By Wu Hongyuran and Dong Tongjian

(Beijing) — China’s central bank has surprised the financial markets by raising interest rates on its open market operations and its standing lending facility (SLF) in its latest attempt to reduce financial leverage in the market.

On Friday, the People’s Bank of China raised the overnight interest rate on its SLF liquidity management tool to 3.1% from 2.75%. The seven-day rate was increased to 3.35% from 3.25%, and the 30-day rate was hiked to 3.7% from 3.6%, sources close to the central bank told Caixin.

Meanwhile, the central bank raised the interest rates of the seven-, 14- and 28-day reverse repo agreements by 10 basis points on Friday, according to its website.

The move followed the weeklong Chinese New Year holiday, which usually marks the end of seasonally tight liquidity in the financial system. It also indicates the central bank’s intention to curb financial leverage by tightening monetary policy amid growing property-market bubbles and rising credit loans.

While the interest-rate hikes on the central bank’s open market operations and SLF were not unexpected, the large 35-basis-point increase on the SLF’s overnight interest rate was quite a surprise, according to a source in the banking industry. He said that the move indicates that the central bank aims to cut debt while guarding against liquidity risks.

This is a view echoed by other financial professionals who agree that the central bank is experimenting with offsetting potential risks related to higher interest rates with conditional liquidity supply.

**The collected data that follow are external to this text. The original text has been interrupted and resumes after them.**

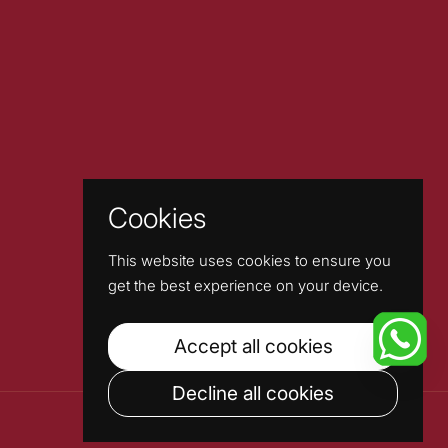
Cookies
This website uses cookies to ensure you
get the best experience on your device.
Accept all cookies
Decline all cookies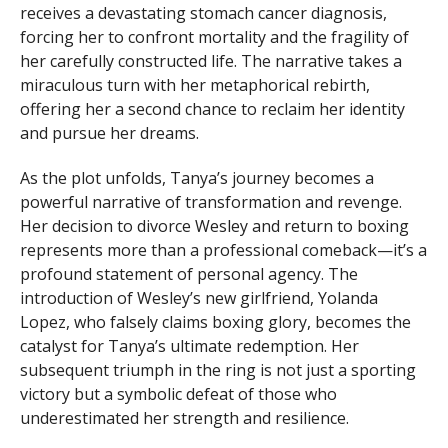
receives a devastating stomach cancer diagnosis,
forcing her to confront mortality and the fragility of
her carefully constructed life. The narrative takes a
miraculous turn with her metaphorical rebirth,
offering her a second chance to reclaim her identity
and pursue her dreams.
As the plot unfolds, Tanya’s journey becomes a
powerful narrative of transformation and revenge.
Her decision to divorce Wesley and return to boxing
represents more than a professional comeback—it’s a
profound statement of personal agency. The
introduction of Wesley’s new girlfriend, Yolanda
Lopez, who falsely claims boxing glory, becomes the
catalyst for Tanya’s ultimate redemption. Her
subsequent triumph in the ring is not just a sporting
victory but a symbolic defeat of those who
underestimated her strength and resilience.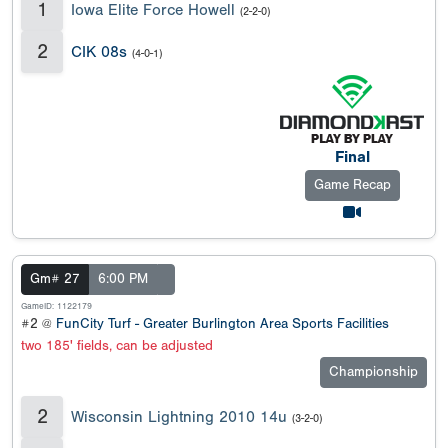
1
Iowa Elite Force Howell
(2-2-0)
2
CIK 08s
(4-0-1)
Final
Game Recap
Gm# 27
6:00 PM
GameID: 1122179
#2 @
FunCity Turf - Greater Burlington Area Sports Facilities
two 185' fields, can be adjusted
Championship
2
Wisconsin Lightning 2010 14u
(3-2-0)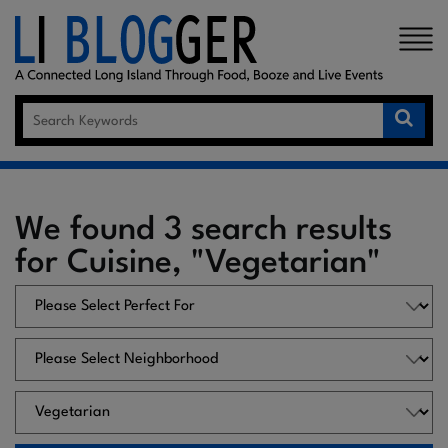
×
We found 3 search results
for Cuisine, "Vegetarian"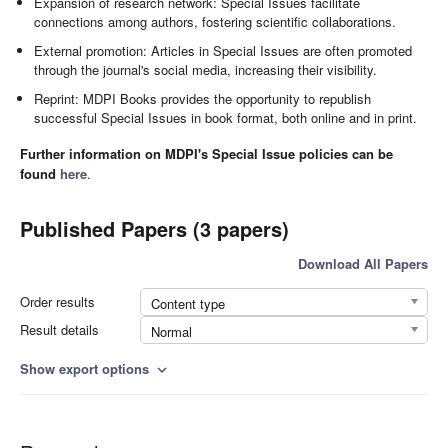
Expansion of research network: Special Issues facilitate
connections among authors, fostering scientific collaborations.
External promotion: Articles in Special Issues are often promoted
through the journal's social media, increasing their visibility.
Reprint: MDPI Books provides the opportunity to republish
successful Special Issues in book format, both online and in print.
Further information on MDPI's Special Issue policies can be
found
here
.
Published Papers (3 papers)
Download All Papers
Order results
Content type
Result details
Normal
Show export options
expand_more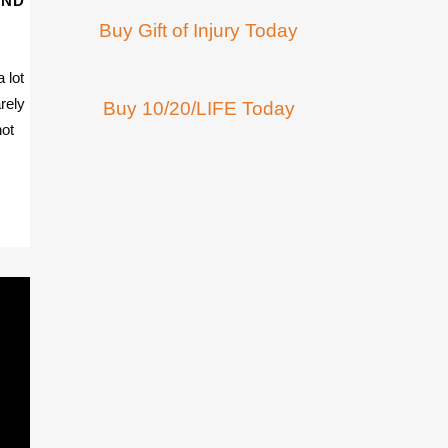
AND
Buy Gift of Injury Today
 lot
rely
Buy 10/20/LIFE Today
not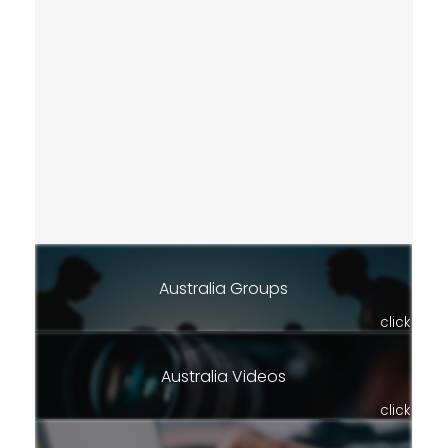
Australia Groups
click
Australia Videos
click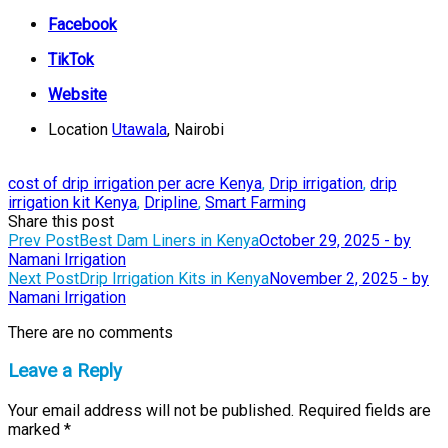
Facebook
TikTok
Website
Location
Utawala
, Nairobi
cost of drip irrigation per acre Kenya
,
Drip irrigation
,
drip
irrigation kit Kenya
,
Dripline
,
Smart Farming
Share this post
Post
Prev Post
Best Dam Liners in Kenya
October 29, 2025 - by
Namani Irrigation
navigation
Next Post
Drip Irrigation Kits in Kenya
November 2, 2025 - by
Namani Irrigation
There are no comments
Leave a Reply
Your email address will not be published.
Required fields are
marked
*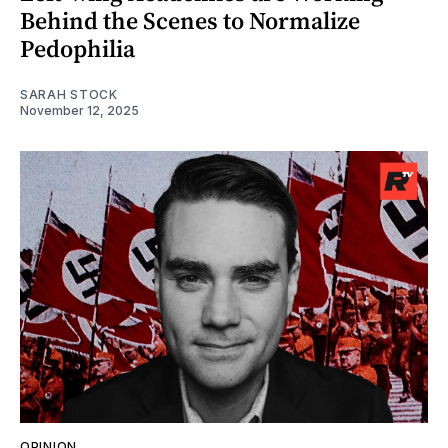
Behind the Scenes to Normalize
Pedophilia
SARAH STOCK
November 12, 2025
OPINION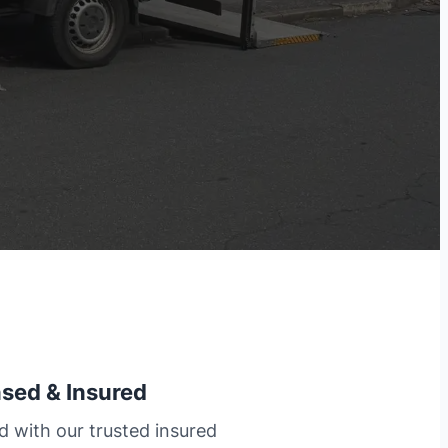
nsed & Insured
d with our trusted insured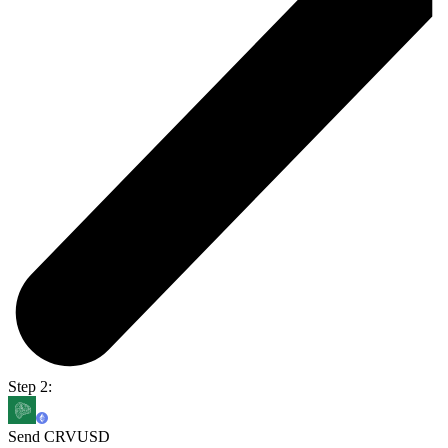
Step 2:
Send CRVUSD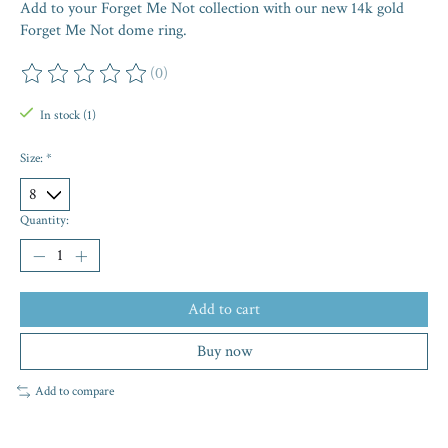
Add to your Forget Me Not collection with our new 14k gold
Forget Me Not dome ring.
(0)
The rating of this product is
0
out of 5
In stock (1)
Size:
*
Quantity:
Add to cart
Buy now
Add to compare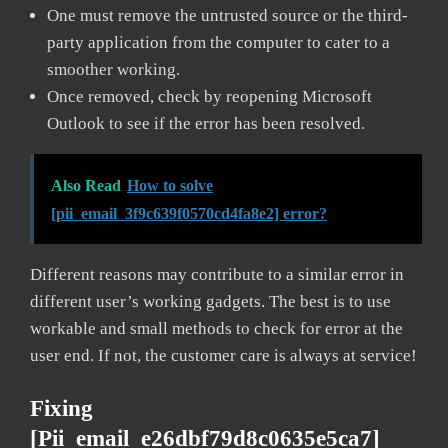
One must remove the untrusted source or the third-
party application from the computer to cater to a
smoother working.
Once removed, check by reopening Microsoft
Outlook to see if the error has been resolved.
Also Read
How to solve
[pii_email_3f9c639f0570cd4fa8e2] error?
Different reasons may contribute to a similar error in
different user’s working gadgets. The best is to use
workable and small methods to check for error at the
user end. If not, the customer care is always at service!
Fixing
[pii_email_e26dbf79d8c0635e5ca7]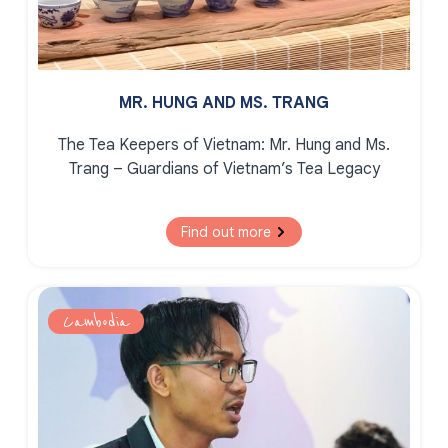
MR. HUNG AND MS. TRANG
The Tea Keepers of Vietnam:
Mr. Hung and Ms.
Trang – Guardians of Vietnam’s Tea Legacy
Find out more
Cambodia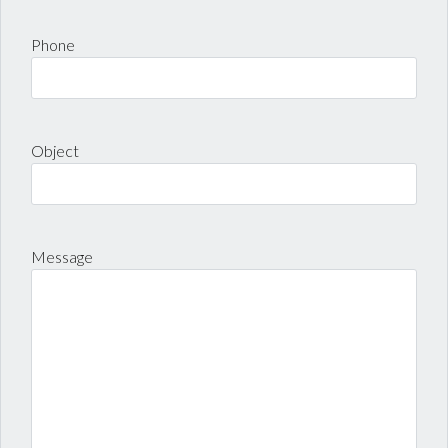
LOGIN
Phone
Lost your password?
Object
Message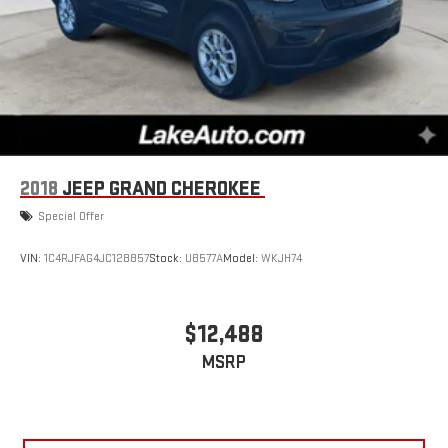
2018
JEEP GRAND CHEROKEE
Special Offer
VIN:
1C4RJFAG4JC128857
Stock:
U8577A
Model:
WKJH74
$12,488
MSRP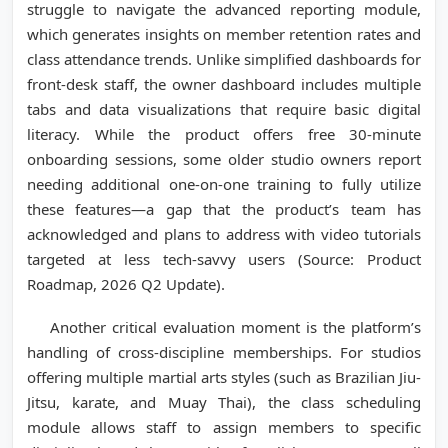
struggle to navigate the advanced reporting module,
which generates insights on member retention rates and
class attendance trends. Unlike simplified dashboards for
front-desk staff, the owner dashboard includes multiple
tabs and data visualizations that require basic digital
literacy. While the product offers free 30-minute
onboarding sessions, some older studio owners report
needing additional one-on-one training to fully utilize
these features—a gap that the product’s team has
acknowledged and plans to address with video tutorials
targeted at less tech-savvy users (Source: Product
Roadmap, 2026 Q2 Update).
Another critical evaluation moment is the platform’s
handling of cross-discipline memberships. For studios
offering multiple martial arts styles (such as Brazilian Jiu-
Jitsu, karate, and Muay Thai), the class scheduling
module allows staff to assign members to specific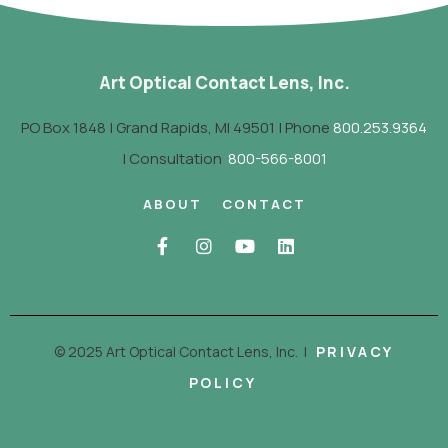
Art Optical Contact Lens, Inc.
PO Box 1848 | Grand Rapids, MI 49501 | Phone
800.253.9364
| Consultation
800-566-8001
ABOUT
CONTACT
© 2025 Art Optical Contact Lens, Inc.
|
PRIVACY
POLICY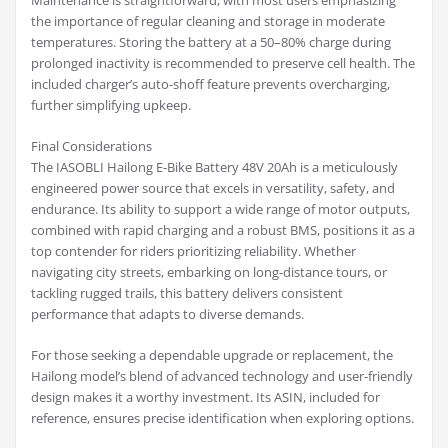
Maintenance is straightforward, with most users emphasizing
the importance of regular cleaning and storage in moderate
temperatures. Storing the battery at a 50–80% charge during
prolonged inactivity is recommended to preserve cell health. The
included charger’s auto-shoff feature prevents overcharging,
further simplifying upkeep.
Final Considerations
The IASOBLI Hailong E-Bike Battery 48V 20Ah is a meticulously
engineered power source that excels in versatility, safety, and
endurance. Its ability to support a wide range of motor outputs,
combined with rapid charging and a robust BMS, positions it as a
top contender for riders prioritizing reliability. Whether
navigating city streets, embarking on long-distance tours, or
tackling rugged trails, this battery delivers consistent
performance that adapts to diverse demands.
For those seeking a dependable upgrade or replacement, the
Hailong model’s blend of advanced technology and user-friendly
design makes it a worthy investment. Its ASIN, included for
reference, ensures precise identification when exploring options.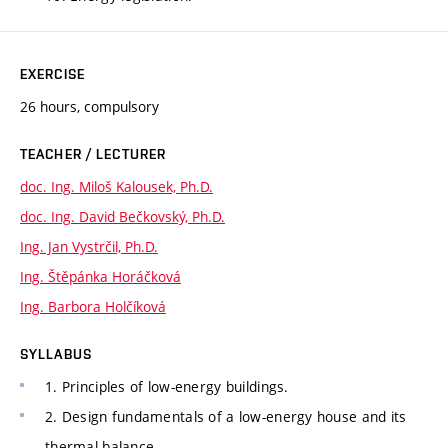
EXERCISE
26 hours, compulsory
TEACHER / LECTURER
doc. Ing. Miloš Kalousek, Ph.D.
doc. Ing. David Bečkovský, Ph.D.
Ing. Jan Vystrčil, Ph.D.
Ing. Štěpánka Horáčková
Ing. Barbora Holčíková
SYLLABUS
1. Principles of low-energy buildings.
2. Design fundamentals of a low-energy house and its
thermal balance.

The SLF interest rates are the ceiling of the central bank’s interest rate corridor, a bond analyst said, adding that the increase coupled with the rise in reverse repo costs demonstrates the interest rates acceptable to the central bank have become much higher.

In addition, financial institutions face an additional 100-basis-point hike on SLF rates if they fail to meet the monetary authority’s Macro Prudential Assessment system, a framework adopted by the central bank at the beginning of 2016 to gauge risks in bank-credit exposure, according to sources from China’s large commercial banks.

A banking industry analyst said the punitive interest rates hike could be taken as a forerunner of a rise in the money market rate.